Without including any images, repeat the data exactly.

Stored data entries
---*---

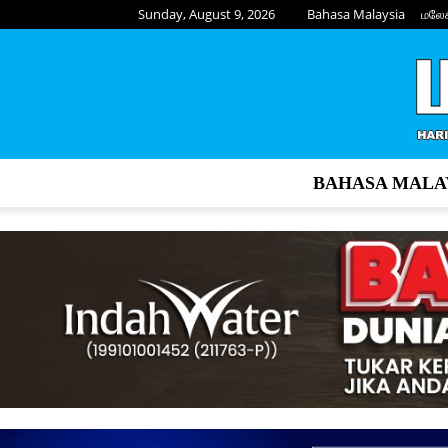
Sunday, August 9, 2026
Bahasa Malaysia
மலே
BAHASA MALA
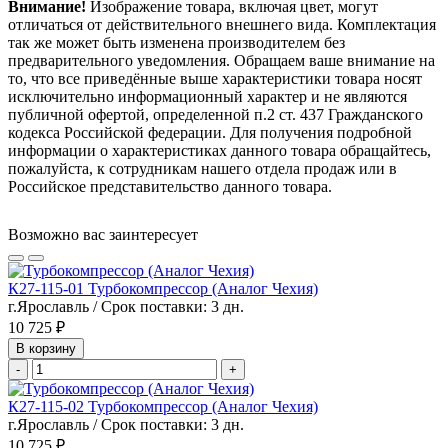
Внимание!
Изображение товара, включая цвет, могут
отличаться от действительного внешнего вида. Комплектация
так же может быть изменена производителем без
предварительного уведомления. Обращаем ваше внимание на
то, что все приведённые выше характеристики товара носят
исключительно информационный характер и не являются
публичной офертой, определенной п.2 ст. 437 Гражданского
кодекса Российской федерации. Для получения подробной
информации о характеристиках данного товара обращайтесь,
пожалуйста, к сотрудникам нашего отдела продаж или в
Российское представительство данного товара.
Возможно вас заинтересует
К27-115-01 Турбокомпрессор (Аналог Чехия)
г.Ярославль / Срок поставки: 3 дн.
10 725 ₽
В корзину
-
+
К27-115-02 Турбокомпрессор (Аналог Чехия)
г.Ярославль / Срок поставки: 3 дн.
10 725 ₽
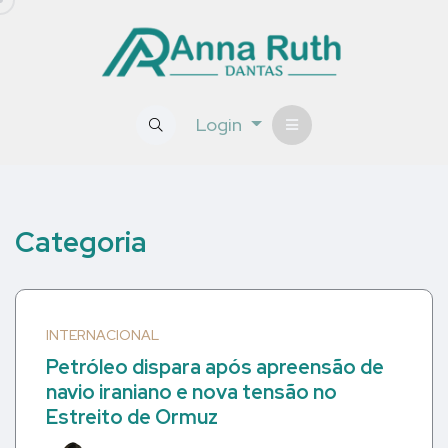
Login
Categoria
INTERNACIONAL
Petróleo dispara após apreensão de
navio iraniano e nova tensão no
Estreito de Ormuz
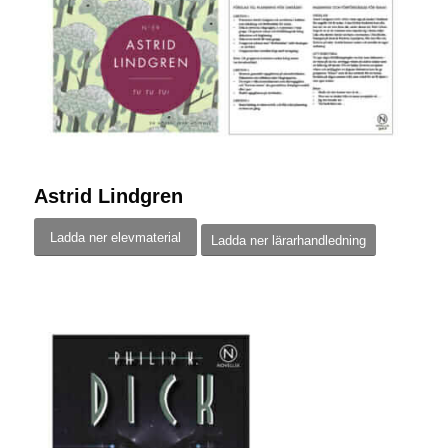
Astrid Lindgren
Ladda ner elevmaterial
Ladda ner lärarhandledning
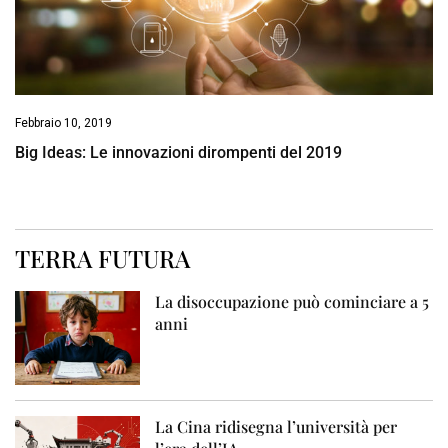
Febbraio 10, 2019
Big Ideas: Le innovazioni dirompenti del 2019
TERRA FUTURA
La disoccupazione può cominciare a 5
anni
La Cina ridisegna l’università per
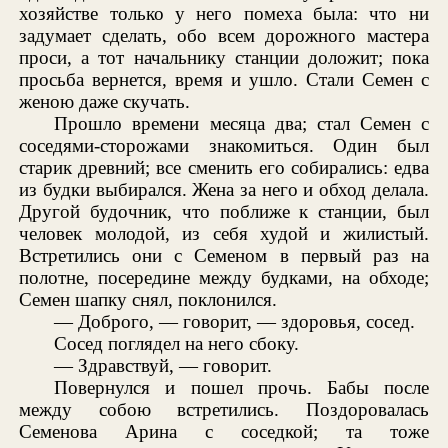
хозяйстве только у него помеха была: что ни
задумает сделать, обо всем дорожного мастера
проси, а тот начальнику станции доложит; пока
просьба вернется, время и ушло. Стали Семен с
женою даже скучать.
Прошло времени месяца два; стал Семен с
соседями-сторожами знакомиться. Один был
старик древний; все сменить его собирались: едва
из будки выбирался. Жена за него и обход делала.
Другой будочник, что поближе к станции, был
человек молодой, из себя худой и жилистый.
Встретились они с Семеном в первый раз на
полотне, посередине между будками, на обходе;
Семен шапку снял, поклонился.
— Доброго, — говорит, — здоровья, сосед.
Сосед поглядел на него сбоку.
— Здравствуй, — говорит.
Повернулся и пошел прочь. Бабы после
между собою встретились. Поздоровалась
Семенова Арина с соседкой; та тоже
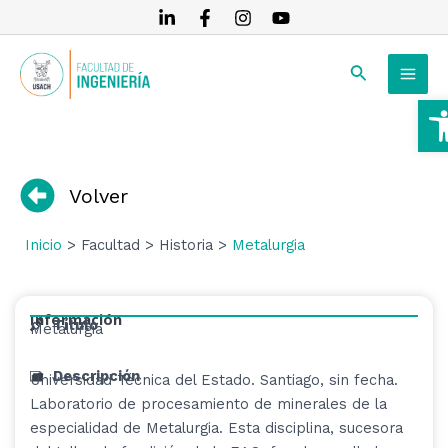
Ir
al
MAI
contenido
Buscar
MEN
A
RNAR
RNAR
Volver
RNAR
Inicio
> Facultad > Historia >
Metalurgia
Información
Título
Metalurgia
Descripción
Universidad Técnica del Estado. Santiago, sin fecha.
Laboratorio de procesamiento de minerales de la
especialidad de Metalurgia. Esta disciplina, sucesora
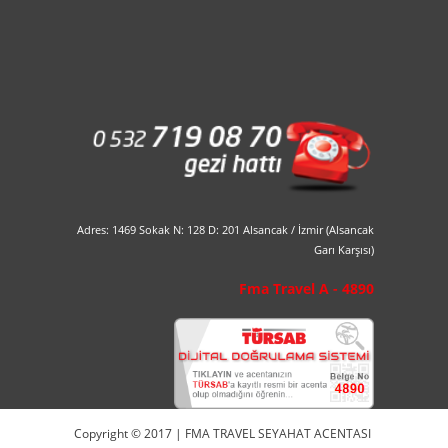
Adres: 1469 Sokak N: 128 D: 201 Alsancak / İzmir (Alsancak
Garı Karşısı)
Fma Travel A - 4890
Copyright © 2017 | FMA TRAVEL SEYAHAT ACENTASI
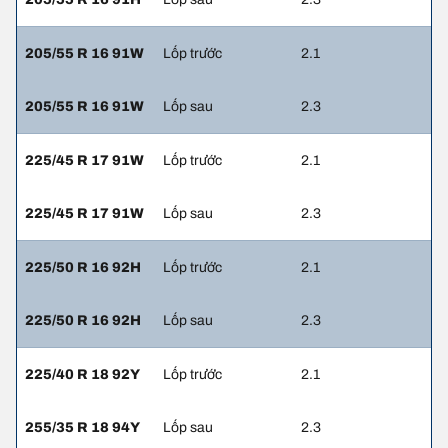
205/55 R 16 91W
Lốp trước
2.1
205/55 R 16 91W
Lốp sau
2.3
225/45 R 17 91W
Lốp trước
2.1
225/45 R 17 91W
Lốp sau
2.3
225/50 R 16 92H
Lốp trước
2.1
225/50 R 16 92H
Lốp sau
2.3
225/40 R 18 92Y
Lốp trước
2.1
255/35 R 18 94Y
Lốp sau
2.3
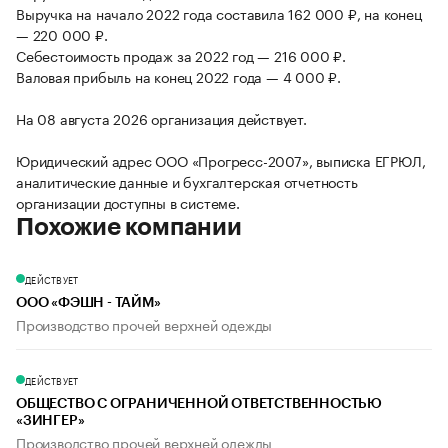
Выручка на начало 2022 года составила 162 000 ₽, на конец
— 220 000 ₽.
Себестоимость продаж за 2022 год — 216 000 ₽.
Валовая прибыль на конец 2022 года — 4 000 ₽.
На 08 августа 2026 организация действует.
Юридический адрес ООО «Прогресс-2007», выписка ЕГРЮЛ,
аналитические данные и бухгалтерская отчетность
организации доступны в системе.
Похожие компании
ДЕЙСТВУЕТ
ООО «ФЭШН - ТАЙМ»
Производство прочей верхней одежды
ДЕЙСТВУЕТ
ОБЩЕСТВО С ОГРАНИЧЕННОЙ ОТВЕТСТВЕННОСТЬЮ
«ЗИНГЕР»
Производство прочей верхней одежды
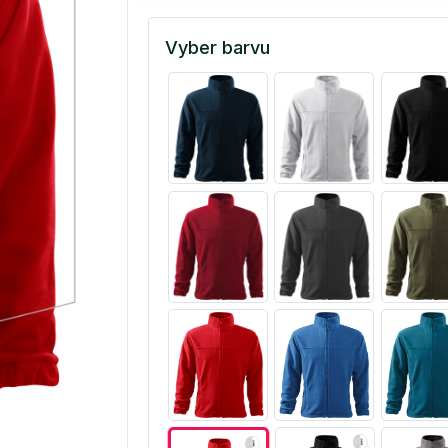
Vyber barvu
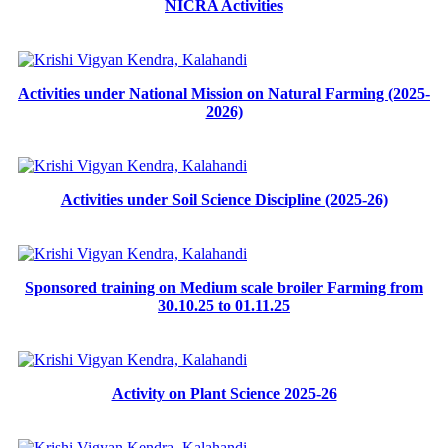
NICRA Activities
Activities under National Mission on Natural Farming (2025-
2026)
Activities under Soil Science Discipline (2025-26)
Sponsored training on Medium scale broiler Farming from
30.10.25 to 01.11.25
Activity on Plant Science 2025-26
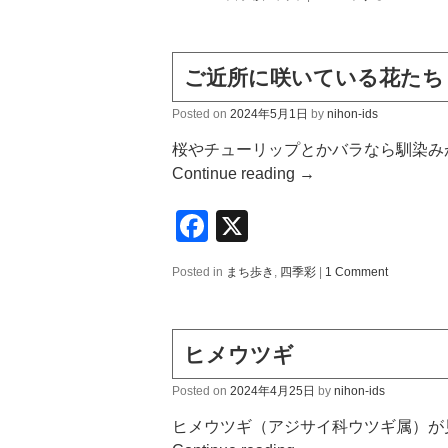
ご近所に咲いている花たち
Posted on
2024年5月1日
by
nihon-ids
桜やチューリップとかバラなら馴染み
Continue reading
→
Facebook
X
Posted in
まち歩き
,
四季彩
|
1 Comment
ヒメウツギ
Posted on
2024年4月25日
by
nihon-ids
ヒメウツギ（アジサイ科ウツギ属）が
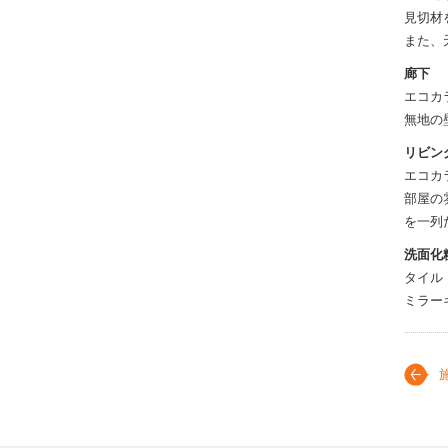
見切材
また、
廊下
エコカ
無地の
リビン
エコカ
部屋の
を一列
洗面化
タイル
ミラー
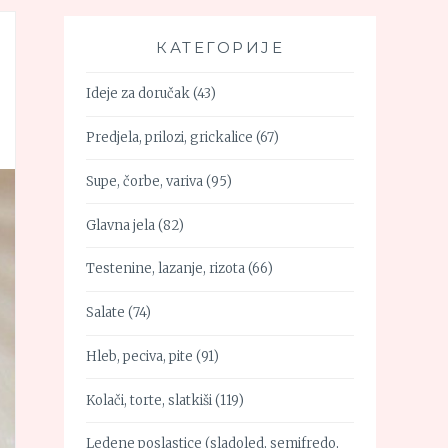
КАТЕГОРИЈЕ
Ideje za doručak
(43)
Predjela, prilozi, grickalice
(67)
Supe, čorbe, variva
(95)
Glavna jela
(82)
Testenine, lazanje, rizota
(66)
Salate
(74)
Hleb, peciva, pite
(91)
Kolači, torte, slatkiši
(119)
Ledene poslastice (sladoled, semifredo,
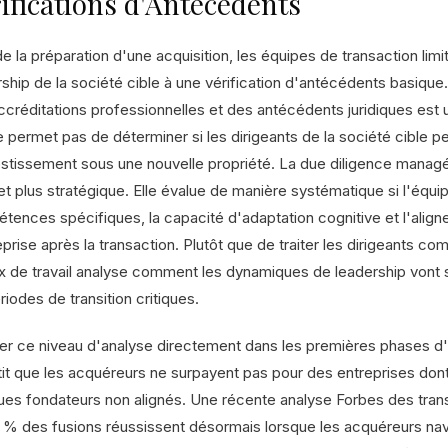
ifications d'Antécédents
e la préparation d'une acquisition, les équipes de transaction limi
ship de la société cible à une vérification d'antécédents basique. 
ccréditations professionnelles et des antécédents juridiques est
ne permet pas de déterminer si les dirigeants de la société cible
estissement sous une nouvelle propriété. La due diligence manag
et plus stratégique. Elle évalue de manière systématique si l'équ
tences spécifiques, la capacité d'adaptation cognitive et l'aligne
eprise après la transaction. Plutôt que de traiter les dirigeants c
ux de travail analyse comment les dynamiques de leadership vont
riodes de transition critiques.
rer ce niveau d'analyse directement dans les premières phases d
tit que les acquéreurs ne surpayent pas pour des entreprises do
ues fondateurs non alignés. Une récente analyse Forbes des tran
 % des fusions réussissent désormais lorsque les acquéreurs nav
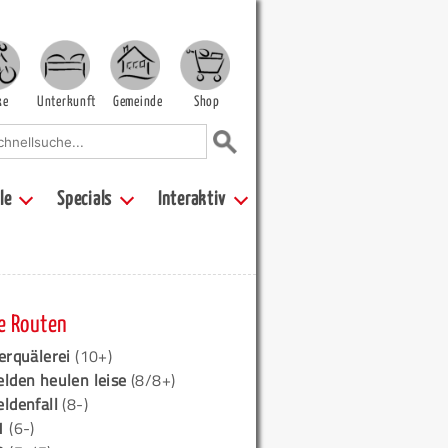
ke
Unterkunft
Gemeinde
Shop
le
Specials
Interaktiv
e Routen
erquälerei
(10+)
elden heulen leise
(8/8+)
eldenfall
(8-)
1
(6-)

---*---

Result of this exercise
Sunday, August 9, 2026
Bahasa Malaysia
மலே
BAHASA MALA
Внимание!
Изображение товара, включая цвет, могут
отличаться от действительного внешнего вида. Комплектация
так же может быть изменена производителем без
предварительного уведомления. Обращаем ваше внимание на
то, что все приведённые выше характеристики товара носят
исключительно информационный характер и не являются
публичной офертой, определенной п.2 ст. 437 Гражданского
кодекса Российской федерации. Для получения подробной
информации о характеристиках данного товара обращайтесь,
пожалуйста, к сотрудникам нашего отдела продаж или в
Российское представительство данного товара.
Возможно вас заинтересует
К27-115-01 Турбокомпрессор (Аналог Чехия)
г.Ярославль / Срок поставки: 3 дн.
10 725 ₽
В корзину
-
+
К27-115-02 Турбокомпрессор (Аналог Чехия)
г.Ярославль / Срок поставки: 3 дн.
10 725 ₽
Login
Categoria
INTERNACIONAL
Petróleo dispara após apreensão de
navio iraniano e nova tensão no
Estreito de Ormuz
Astrid Lindgren
Ladda ner elevmaterial
Ladda ner lärarhandledning
Febbraio 10, 2019
Big Ideas: Le innovazioni dirompenti del 2019
TERRA FUTURA
La disoccupazione può cominciare a 5
anni
La Cina ridisegna l’università per
хозяйстве только у него помеха была: что ни
задумает сделать, обо всем дорожного мастера
проси, а тот начальнику станции доложит; пока
просьба вернется, время и ушло. Стали Семен с
женою даже скучать.
Прошло времени месяца два; стал Семен с
соседями-сторожами знакомиться. Один был
старик древний; все сменить его собирались: едва
из будки выбирался. Жена за него и обход делала.
Другой будочник, что поближе к станции, был
человек молодой, из себя худой и жилистый.
Встретились они с Семеном в первый раз на
полотне, посередине между будками, на обходе;
Семен шапку снял, поклонился.
— Доброго, — говорит, — здоровья, сосед.
Сосед поглядел на него сбоку.
— Здравствуй, — говорит.
Повернулся и пошел прочь. Бабы после
между собою встретились. Поздоровалась
Семенова Арина с соседкой; та тоже
Ir
al
MAI
contenido
Buscar
MEN
A
RNAR
RNAR
Volver
RNAR
Inicio
> Facultad > Historia >
Metalurgia
Información
Título
Metalurgia
Descripción
Universidad Técnica del Estado. Santiago, sin fecha.
Laboratorio de procesamiento de minerales de la
especialidad de Metalurgia. Esta disciplina, sucesora
Adres: 1469 Sokak N: 128 D: 201 Alsancak / İzmir (Alsancak
Garı Karşısı)
Fma Travel A - 4890
Copyright © 2017 | FMA TRAVEL SEYAHAT ACENTASI
205/55 R 16 91W
Lốp trước
2.1
205/55 R 16 91W
Lốp sau
2.3
225/45 R 17 91W
Lốp trước
2.1
225/45 R 17 91W
Lốp sau
2.3
225/50 R 16 92H
Lốp trước
2.1
225/50 R 16 92H
Lốp sau
2.3
225/40 R 18 92Y
Lốp trước
2.1
255/35 R 18 94Y
Lốp sau
2.3
Выручка на начало 2022 года составила 162 000 ₽, на конец
— 220 000 ₽.
Себестоимость продаж за 2022 год — 216 000 ₽.
Валовая прибыль на конец 2022 года — 4 000 ₽.
На 08 августа 2026 организация действует.
Юридический адрес ООО «Прогресс-2007», выписка ЕГРЮЛ,
аналитические данные и бухгалтерская отчетность
организации доступны в системе.
Похожие компании
ДЕЙСТВУЕТ
ООО «ФЭШН - ТАЙМ»
Производство прочей верхней одежды
ДЕЙСТВУЕТ
ОБЩЕСТВО С ОГРАНИЧЕННОЙ ОТВЕТСТВЕННОСТЬЮ
«ЗИНГЕР»
Производство прочей верхней одежды
Vyber barvu
NICRA Activities
Activities under National Mission on Natural Farming (2025-
2026)
Activities under Soil Science Discipline (2025-26)
Sponsored training on Medium scale broiler Farming from
30.10.25 to 01.11.25
Activity on Plant Science 2025-26
ご近所に咲いている花たち
Posted on
2024年5月1日
by
nihon-ids
桜やチューリップとかバラなら馴染み
Continue reading
→
Facebook
X
Posted in
まち歩き
,
四季彩
|
1 Comment
ヒメウツギ
Posted on
2024年4月25日
by
nihon-ids
ヒメウツギ（アジサイ科ウツギ属）が
見切材
また、
廊下
エコカ
無地の
リビン
エコカ
部屋の
を一列
洗面化
タイル
ミラー
КАТЕГОРИЈЕ
Ideje za doručak
(43)
Predjela, prilozi, grickalice
(67)
Supe, čorbe, variva
(95)
Glavna jela
(82)
Testenine, lazanje, rizota
(66)
Salate
(74)
Hleb, peciva, pite
(91)
Kolači, torte, slatkiši
(119)
Ledene poslastice (sladoled, semifredo,
ifications d'Antécédents
e la préparation d'une acquisition, les équipes de transaction limi
ship de la société cible à une vérification d'antécédents basique. 
ccréditations professionnelles et des antécédents juridiques est
ne permet pas de déterminer si les dirigeants de la société cible
estissement sous une nouvelle propriété. La due diligence manag
et plus stratégique. Elle évalue de manière systématique si l'équ
tences spécifiques, la capacité d'adaptation cognitive et l'aligne
eprise après la transaction. Plutôt que de traiter les dirigeants c
ux de travail analyse comment les dynamiques de leadership vont
riodes de transition critiques.
rer ce niveau d'analyse directement dans les premières phases d
tit que les acquéreurs ne surpayent pas pour des entreprises do
ues fondateurs non alignés. Une récente analyse Forbes des tran
 % des fusions réussissent désormais lorsque les acquéreurs nav
ke
Unterkunft
Gemeinde
Shop
le
Specials
Interaktiv
e Routen
erquälerei
(10+)
elden heulen leise
(8/8+)
eldenfall
(8-)
1
(6-)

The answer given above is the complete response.